Question

Creating a score for gene-ontology representation

0

Entering edit mode

4.5 years ago

n.anuragsharma ▴ 30

I have a group of genes (belonging to a certain development pathway, eg. known to increase trichome number) and their expression data from RNA seq. I have the log2 fold changes of each sample (3 mutants) relative to the control (wildtype) as computed by the edgeR package.

I have been tasked with creating a single score which indicates whether the trichome development genes as a group are:

1) differentially regulated between mutants (log2 fold > 1.5),
2) whether this score correlates with the observed phenotype and
3) does the score take into account the number of differentially regulated and statistically significant (FDR < 0.05) genes that contribute to the score.

I have the following number of genes that fit the first two criteria in 3 mutants: 20 genes, 130 genes and 145 genes. I have calculated a score using these as follows:

I scaled the gene expression data (comprised of values ranging from -6.0 to +4.0 to) to lie between 0-1 and then computed their geometric means and this gives me scores of 0.0004, 0.0021 and 0.02 and these three correlate very well with the observed phenotype (barely any trichomes, a few and a lot of trichomes for mutant 1,2 & 3).

I have three problems, however:

a) is there a better way to scale the numbers such that they don't lead to a small score (0.0004/0.0021)?
b) I'm at a loss as to how to account for the vastly different number of genes contributing to the above scores (i.e. 20, 130 and 145).
c) Is there a way to assess how good this score is in some statistical manner?

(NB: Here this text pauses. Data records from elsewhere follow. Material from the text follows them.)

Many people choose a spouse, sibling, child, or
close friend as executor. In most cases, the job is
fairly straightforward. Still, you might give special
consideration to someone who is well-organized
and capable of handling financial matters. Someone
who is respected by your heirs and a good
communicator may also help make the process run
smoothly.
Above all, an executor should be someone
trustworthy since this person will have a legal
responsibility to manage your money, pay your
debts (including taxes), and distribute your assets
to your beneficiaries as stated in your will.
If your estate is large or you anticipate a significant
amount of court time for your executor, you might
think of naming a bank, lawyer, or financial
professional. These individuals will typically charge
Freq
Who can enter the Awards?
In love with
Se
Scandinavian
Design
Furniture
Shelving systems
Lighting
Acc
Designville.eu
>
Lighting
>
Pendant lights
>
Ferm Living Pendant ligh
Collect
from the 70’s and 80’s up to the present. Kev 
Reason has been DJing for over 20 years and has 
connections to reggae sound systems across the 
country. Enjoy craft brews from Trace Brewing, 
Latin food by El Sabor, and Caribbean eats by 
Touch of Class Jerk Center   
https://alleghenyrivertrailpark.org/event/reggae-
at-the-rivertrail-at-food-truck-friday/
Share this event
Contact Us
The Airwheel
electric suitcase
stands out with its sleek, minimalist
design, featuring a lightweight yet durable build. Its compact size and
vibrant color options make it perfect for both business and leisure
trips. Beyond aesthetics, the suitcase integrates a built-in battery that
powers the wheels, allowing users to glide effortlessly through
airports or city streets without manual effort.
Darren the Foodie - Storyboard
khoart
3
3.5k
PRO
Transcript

RNA-Seq R Scaling Normalisation • 710 views

ADD COMMENT • link updated 4.5 years ago by Jean-Karim Heriche 27k • written 4.5 years ago by n.anuragsharma ▴ 30

score 1 · Answer 1 · 2019-11-14

a - Why do you take the geometric mean of the rescaled logs? You can just take the arithmetic mean. Whichever score you get, you can always rescale it to suit your needs.
b - If you want your score to reflect the number of samples, you can start by just taking the sum of the individual scores, not the mean. You could also generate different scores that address each issue separately and then combine (e.g. average) them.
c - You can use resampling methods, i.e. bootstrapping to compute confidence intervals or permutation tests for significance testing.